Trailrunning

Wie ich Schulsport gehasst habe. Jede Bewegung war eine zu viel. Irgendwann war es selbstverständlich, dass ich nur stehe. Egal, ob Handball, Fußball oder Hockey, das Tor war mein Ort. Unser Familienmotto war stets: Sport ist Mord. Und so ist es auch lange geblieben. Bis die Dunkelheit in mir zu erdrückend war, weshalb ich anfing zu laufen. Weg von meiner Angst und dem Todeswunsch, hin zur gedankenlosen Klarheit. Erst bei vollkommener Erschöpfung fühlte ich mich frei. Auf einmal war da mehr als Schmerz. Leichtigkeit und Stolz waren spürbar. Mein Körper passte sich über die Jahre an. Irgendwann war Joggen zu zeitaufwendig, um an die Limits zu kommen. Da kam das Trailrunning in mein Leben.

Mit Gewalt bergauf. Puls konstant auf 190. Am Gipfel kurz vorm Erbrechen. Einen Augenblick die Aussicht wahrnehmen, um anschließend zum Kern des Ganzen zu kommen. Ich fliege über das Geröll bergab. Springe über Wurzeln. Ohne eine Entscheidung treffen zu müssen oder treffen zu können. Da ist keine Zeit zum Denken. Alles geschieht so schnell, dass ich meinen Füßen vertrauen muss. Sie werden ihren Weg finden. Sie haben keine Wahl. Jeder Schritt kann der letzte sein. Nur einmal umknicken und ich falle 21 Meter in die Tiefe. Mein Schädel knackt beim Aufprall auf den Felsen wie eine Walnuss auf. Alles wäre vorbei. Ich wäre erlöst. Das Adrenalin macht mich lebendig. Ich fühle ausnahmsweise mehr als den alltäglichen Druck auf der Brust. Da ist Leichtigkeit. Ja, sogar so etwas wie Glück in mir.

Erst in Lebensgefahr fühlt sich das Leben lebenswert an.

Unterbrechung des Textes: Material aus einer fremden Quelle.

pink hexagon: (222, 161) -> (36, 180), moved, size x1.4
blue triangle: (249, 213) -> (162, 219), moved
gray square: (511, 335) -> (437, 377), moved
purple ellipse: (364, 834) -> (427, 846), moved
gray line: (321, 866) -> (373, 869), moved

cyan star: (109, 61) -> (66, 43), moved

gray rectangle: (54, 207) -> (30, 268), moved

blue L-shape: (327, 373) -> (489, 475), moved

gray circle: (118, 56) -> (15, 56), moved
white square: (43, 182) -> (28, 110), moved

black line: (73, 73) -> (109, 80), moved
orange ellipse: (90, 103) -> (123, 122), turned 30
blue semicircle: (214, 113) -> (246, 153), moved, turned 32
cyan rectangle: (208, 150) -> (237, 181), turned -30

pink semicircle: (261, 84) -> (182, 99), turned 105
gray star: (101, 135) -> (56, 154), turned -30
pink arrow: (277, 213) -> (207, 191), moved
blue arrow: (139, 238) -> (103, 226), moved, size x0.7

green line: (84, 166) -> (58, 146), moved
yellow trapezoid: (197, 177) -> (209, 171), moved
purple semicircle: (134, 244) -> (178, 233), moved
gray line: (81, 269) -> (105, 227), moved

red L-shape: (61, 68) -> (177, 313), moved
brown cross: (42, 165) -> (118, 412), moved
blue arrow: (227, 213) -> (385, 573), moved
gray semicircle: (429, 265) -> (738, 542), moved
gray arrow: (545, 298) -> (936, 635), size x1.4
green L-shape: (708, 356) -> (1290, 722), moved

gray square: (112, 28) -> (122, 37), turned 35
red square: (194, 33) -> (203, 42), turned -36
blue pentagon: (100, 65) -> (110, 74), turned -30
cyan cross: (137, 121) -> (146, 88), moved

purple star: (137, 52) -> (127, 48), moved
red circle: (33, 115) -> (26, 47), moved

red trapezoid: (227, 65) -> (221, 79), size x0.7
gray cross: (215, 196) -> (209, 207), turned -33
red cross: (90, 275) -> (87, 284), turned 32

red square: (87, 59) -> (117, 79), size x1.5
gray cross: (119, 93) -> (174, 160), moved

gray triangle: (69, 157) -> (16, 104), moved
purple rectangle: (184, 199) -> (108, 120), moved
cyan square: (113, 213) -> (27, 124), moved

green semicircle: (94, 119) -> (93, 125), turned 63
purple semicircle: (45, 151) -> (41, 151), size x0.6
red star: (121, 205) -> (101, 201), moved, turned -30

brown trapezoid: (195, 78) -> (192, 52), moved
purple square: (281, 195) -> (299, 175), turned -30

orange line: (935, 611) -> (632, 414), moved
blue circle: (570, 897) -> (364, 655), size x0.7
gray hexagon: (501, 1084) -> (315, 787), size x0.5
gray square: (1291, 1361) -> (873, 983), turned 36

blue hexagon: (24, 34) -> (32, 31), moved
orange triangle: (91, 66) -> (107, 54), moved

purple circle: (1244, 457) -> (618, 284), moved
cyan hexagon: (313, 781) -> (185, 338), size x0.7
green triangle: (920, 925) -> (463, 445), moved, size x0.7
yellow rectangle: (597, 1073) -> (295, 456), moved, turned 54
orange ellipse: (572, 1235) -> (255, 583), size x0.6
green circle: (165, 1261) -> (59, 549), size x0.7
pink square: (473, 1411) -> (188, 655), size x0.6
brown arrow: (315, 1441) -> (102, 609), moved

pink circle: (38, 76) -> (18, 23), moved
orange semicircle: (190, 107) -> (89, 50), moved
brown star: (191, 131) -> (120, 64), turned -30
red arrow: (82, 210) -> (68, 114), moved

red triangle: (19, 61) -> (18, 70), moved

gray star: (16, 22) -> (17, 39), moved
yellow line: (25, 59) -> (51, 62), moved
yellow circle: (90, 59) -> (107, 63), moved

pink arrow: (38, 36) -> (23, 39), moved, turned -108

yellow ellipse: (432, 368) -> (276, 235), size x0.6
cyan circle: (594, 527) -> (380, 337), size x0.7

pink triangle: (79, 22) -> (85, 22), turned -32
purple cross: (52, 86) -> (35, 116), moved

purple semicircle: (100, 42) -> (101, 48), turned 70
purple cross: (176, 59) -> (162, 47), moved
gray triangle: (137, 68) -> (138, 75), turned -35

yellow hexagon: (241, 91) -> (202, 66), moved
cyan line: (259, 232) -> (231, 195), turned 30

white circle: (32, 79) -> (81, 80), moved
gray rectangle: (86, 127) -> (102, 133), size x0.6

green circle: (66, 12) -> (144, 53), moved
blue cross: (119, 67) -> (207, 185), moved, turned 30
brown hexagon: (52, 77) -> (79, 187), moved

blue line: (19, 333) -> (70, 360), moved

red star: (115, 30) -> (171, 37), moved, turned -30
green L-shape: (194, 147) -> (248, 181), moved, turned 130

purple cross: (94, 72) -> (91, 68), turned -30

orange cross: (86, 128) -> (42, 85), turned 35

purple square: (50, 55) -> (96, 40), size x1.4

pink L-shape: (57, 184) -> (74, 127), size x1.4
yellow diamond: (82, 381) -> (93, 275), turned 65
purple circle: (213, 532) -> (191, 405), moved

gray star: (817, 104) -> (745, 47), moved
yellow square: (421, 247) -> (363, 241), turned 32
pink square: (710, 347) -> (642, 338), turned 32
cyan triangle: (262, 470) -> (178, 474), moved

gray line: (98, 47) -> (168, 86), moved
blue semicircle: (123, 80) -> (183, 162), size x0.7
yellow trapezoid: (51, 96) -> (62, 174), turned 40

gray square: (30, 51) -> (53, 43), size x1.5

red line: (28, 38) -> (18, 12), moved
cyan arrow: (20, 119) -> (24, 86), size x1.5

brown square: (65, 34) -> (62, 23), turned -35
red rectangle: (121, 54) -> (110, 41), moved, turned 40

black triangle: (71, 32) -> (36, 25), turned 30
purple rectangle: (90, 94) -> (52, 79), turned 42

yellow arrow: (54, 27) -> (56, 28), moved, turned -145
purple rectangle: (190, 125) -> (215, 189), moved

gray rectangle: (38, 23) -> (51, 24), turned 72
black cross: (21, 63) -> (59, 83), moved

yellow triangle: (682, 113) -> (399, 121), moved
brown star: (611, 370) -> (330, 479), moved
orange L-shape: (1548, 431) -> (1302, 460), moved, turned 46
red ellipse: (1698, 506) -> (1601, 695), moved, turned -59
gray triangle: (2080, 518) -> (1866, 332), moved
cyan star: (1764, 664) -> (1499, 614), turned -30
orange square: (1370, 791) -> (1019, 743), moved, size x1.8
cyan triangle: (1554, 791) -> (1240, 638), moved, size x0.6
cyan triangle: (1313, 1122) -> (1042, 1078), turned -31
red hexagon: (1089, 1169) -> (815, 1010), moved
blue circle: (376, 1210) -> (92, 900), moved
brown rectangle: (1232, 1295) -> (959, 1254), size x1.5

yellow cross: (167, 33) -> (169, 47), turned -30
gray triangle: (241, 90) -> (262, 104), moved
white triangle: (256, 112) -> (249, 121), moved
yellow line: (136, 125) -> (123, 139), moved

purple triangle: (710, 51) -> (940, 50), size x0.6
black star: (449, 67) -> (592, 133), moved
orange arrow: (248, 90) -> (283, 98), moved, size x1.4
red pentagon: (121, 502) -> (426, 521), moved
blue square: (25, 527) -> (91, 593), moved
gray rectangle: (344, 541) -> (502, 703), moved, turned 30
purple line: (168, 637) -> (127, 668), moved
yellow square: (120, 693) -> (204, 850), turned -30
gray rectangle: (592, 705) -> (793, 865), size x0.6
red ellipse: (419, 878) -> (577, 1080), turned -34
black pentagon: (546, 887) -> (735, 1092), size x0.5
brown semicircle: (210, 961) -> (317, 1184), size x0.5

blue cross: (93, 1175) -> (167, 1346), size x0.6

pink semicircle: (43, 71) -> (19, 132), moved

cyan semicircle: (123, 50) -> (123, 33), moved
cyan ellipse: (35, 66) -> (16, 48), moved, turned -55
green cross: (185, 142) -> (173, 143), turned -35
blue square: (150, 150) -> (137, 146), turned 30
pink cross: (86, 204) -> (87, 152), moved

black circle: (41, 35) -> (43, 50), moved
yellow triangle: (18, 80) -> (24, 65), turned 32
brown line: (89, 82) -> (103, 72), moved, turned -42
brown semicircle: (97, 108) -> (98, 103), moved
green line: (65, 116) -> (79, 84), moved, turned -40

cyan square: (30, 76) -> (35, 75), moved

Es ist quasi wie beim Motorradfahren. Da sitzt der Tod immer mit auf der Maschine. Im Gegensatz zum Straßenverkehr ist es meine eigene Verantwortung beim Trailrunning. Die Schlinge liegt dauerhaft um meinen Hals, doch nur wenn ich unfokussiert bin und stürze, zieht sie erbarmungslos zu. Falls ich verunglücke, dann, weil ich persönlich einen Fehler gemacht habe. Meinen Füßen nicht vertraue, zögere oder im Kopf bin, dann wars das. Auf dem Motorrad übersieht mich ein Opa und ich breche mir unschuldig das Genick. Das Gefühl ist ähnlich. Zu wissen, dass es jederzeit vorbei sein kann, fühlt sich richtig an, ist wichtig für mich. Ich bin froh, sterblich zu sein, denn nur auf diese Weise funktioniert das Leben für mich. Wozu das alles, wenn keine Gefahr besteht, dass es plötzlich zu Ende ist?

Ich schreibe diesen Text in der Sicherheit meines langweiligen Büros. In Gedanken fiebere ich dem Sonntag entgegen, wenn ich wieder über 1000 Höhenmeter bewältige. Wenn ich meinen Körper spüre. Gedankenlos bin und Richtung Tal fliege. Ich freue mich auf den Moment, wenn ich die Schlinge um den Hals lege. Nicht, dass ich will, dass sie zuzieht, ganz im Gegenteil. Ich will solange wie möglich immer wieder den Rausch der letzten Sekunden erleben. Scheinbar kontrolliert und selbstbestimmt. Nur die Natur kann mich richten.